Compute $x \otimes y = A$.

[35] Using shared memory parallelism write a program that takes two vectors and computes the outer-vector product that produces the resulting matrix.  You can start with the following stub code if you would like.
```c
#include <stdio.h>
#include <stdlib.h>

int main (int argc, char *argv[]) 
{
    int const N = 10;
    double A[N][N], x[N], y[N];

    // Fill x and y
    for (int i = 0; i < N; ++i)
    {
        x[i] = (double) i;
        y[i] = 2.0 * i;
    }

    // Perform the outer product
    for (int j = 0; j < N; ++j)
        for (int i = 0; i < N; ++i)
            A[i][j] = x[i] * y[j];
}

```
```fortran
program problem2

    implicit none

    integer, parameter :: N = 1000
    double precision :: A[N, N], x[N], y[N]

    do i=1, N
        x(i) = real(i, kind=8)
        y(i) = 2.d0 * real(i, kind=8)
    end do

    do i=1, N
        do j=1, N
            A(i, j) = x(i) * y(j)
        end do
    end do

end program problem2
```

Soltion:

```c
#include <omp.h>
#include <stdio.h>
#include <stdlib.h>

int main (int argc, char *argv[])
{
    int const N = 10;
    double A[N][N], x[N], y[N];

    #pragma omp parallel
    {
        // Fill in x and y
        #pragma omp for schedule(static)
        for (int i = 0; i < N; ++i)
            {
                x[i] = (double) i;
                y[i] = 2.0 * i;
                printf("y = %f \n", y[i]);
            }
        #pragma omp barrier

        // Perform the outer product
        #pragma omp for schedule(static)
        for (int j = 0; j < N; ++j)
            for (int i = 0; i < N; ++i)
                A[i][j] = x[i] * y[j];
    }
    printf("A[8][8] = %f \n", A[10]);
}
```

## 3 - Race Conditions

[35] Write a code that demonstrates a race condition in share memory parallelism.  Explain in the comments why it happens and also provide the corrected code as another source file in your solution.

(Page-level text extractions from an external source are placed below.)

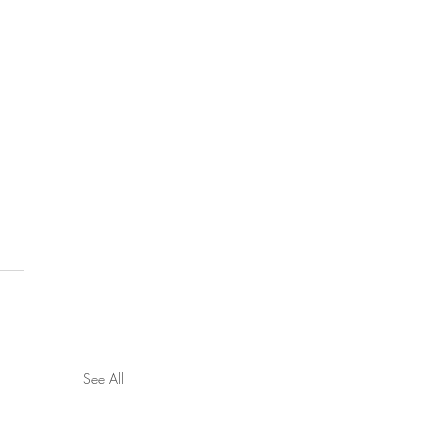
See All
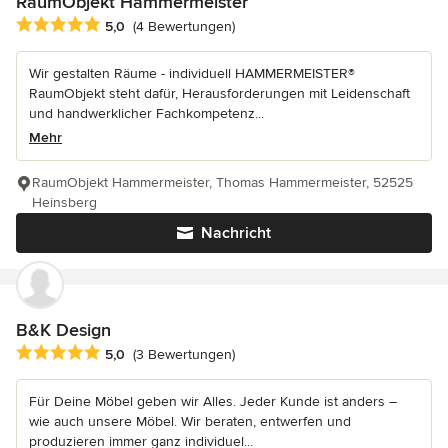
RaumObjekt Hammermeister
Durchschnittliche Bewertung: 5 von 5 Sternen
5,0
(4 Bewertungen)
Wir gestalten Räume - individuell HAMMERMEISTER®
RaumObjekt steht dafür, Herausforderungen mit Leidenschaft
und handwerklicher Fachkompetenz...
Mehr
RaumObjekt Hammermeister, Thomas Hammermeister, 52525
Heinsberg
Nachricht
B&K Design
Durchschnittliche Bewertung: 5 von 5 Sternen
5,0
(3 Bewertungen)
Für Deine Möbel geben wir Alles. Jeder Kunde ist anders –
wie auch unsere Möbel. Wir beraten, entwerfen und
produzieren immer ganz individuel...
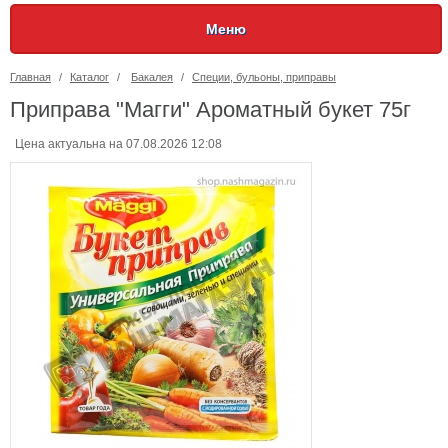
Меню
Главная
/
Каталог
/
Бакалея
/
Специи, бульоны, приправы
Приправа "Магги" Ароматный букет 75г
Цена актуальна на 07.08.2026 12:08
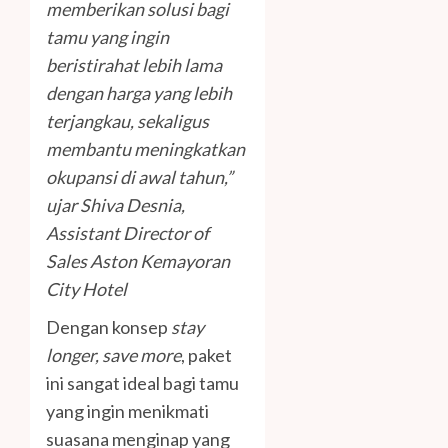
memberikan solusi bagi
tamu yang ingin
beristirahat lebih lama
dengan harga yang lebih
terjangkau, sekaligus
membantu meningkatkan
okupansi di awal tahun,”
ujar Shiva Desnia,
Assistant Director of
Sales Aston Kemayoran
City Hotel
Dengan konsep
stay
longer, save more
, paket
ini sangat ideal bagi tamu
yang ingin menikmati
suasana menginap yang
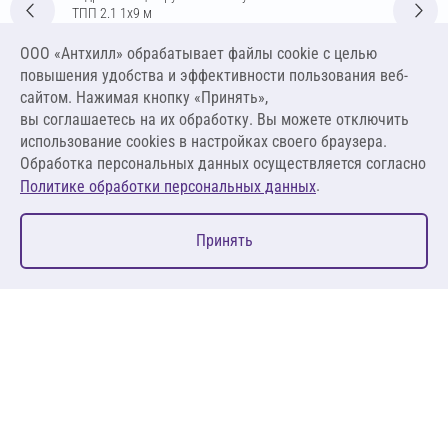
ТПП 2.1 1х9 м
Цена за упаковку
ООО «Антхилл» обрабатывает файлы cookie c целью
2 266,83 ₽
повышения удобства и эффективности пользования веб-
251,87 ₽ за м²
сайтом. Нажимая кнопку «Принять»,
вы соглашаетесь на их обработку. Вы можете отключить
В корзину
использование cookies в настройках своего браузера.
Обработка персональных данных осуществляется согласно
.
Политике обработки персональных данных
0
Принять
Главная
Избранное
Корзина
Каталог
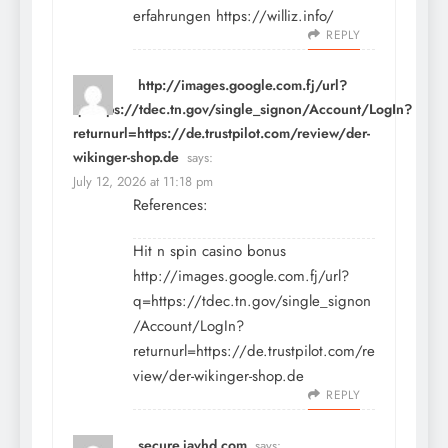
erfahrungen
https://williz.info/
REPLY
http://images.google.com.fj/url?
q=https://tdec.tn.gov/single_signon/Account/LogIn?
returnurl=https://de.trustpilot.com/review/der-
wikinger-shop.de
says:
July 12, 2026 at 11:18 pm
References:
Hit n spin casino bonus
http://images.google.com.fj/url?
q=https://tdec.tn.gov/single_signon
/Account/LogIn?
returnurl=https://de.trustpilot.com/re
view/der-wikinger-shop.de
REPLY
secure.javhd.com
says:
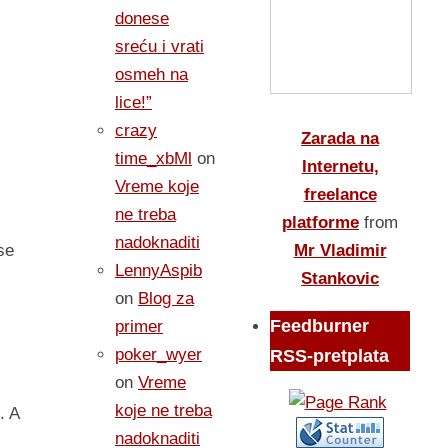
donese
sreću i vrati
osmeh na
lice!”
crazy
Zarada na
time_xbMl
on
Internetu,
Vreme koje
freelance
ne treba
platforme
from
nadoknaditi
Mr Vladimir
se
LennyAspib
Stankovic
on
Blog za
Feedburner
primer
poker_wyer
RSS-pretplata
on
Vreme
koje ne treba
. A
nadoknaditi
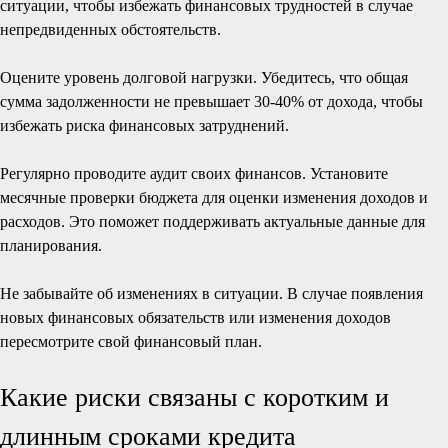
ситуации, чтобы избежать финансовых трудностей в случае
непредвиденных обстоятельств.
Оцените уровень долговой нагрузки. Убедитесь, что общая
сумма задолженности не превышает 30-40% от дохода, чтобы
избежать риска финансовых затруднений.
Регулярно проводите аудит своих финансов. Установите
месячные проверки бюджета для оценки изменения доходов и
расходов. Это поможет поддерживать актуальные данные для
планирования.
Не забывайте об изменениях в ситуации. В случае появления
новых финансовых обязательств или изменения доходов
пересмотрите свой финансовый план.
Какие риски связаны с коротким и
длинным сроками кредита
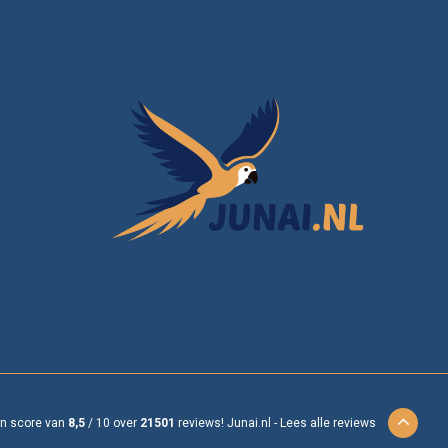
en score van
8,5
/
10
over
21501
reviews!
Junai.nl -
Lees alle reviews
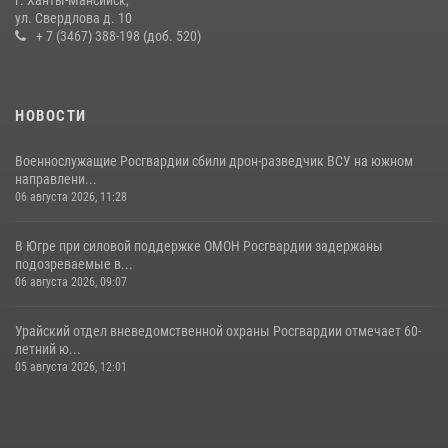
г. Ханты-Мансийск,
ул. Свердлова д. 10
13 июля 2026, 11:47
2
+ 7 (3467) 388-198 (доб. 520)
НОВОСТИ
Военнослужащие Росгвардии сбили дрон-разведчик ВСУ на южном
направлени...
06 августа 2026, 11:28
В Югре при силовой поддержке ОМОН Росгвардии задержаны
подозреваемые в...
06 августа 2026, 09:07
Урайский отдел вневедомственной охраны Росгвардии отмечает 60-
летний ю...
05 августа 2026, 12:01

Problem number 1 demonstarates a race condition. When twoi threads access and read the 'total' variable before one of them gets a chance to rewrite to the total vairable. Each thread adds its current number to its local value of 'total'. Regardless of who rewrites to the 'total' variable first, one of the aditions are lost to the update (the first update or rewrite).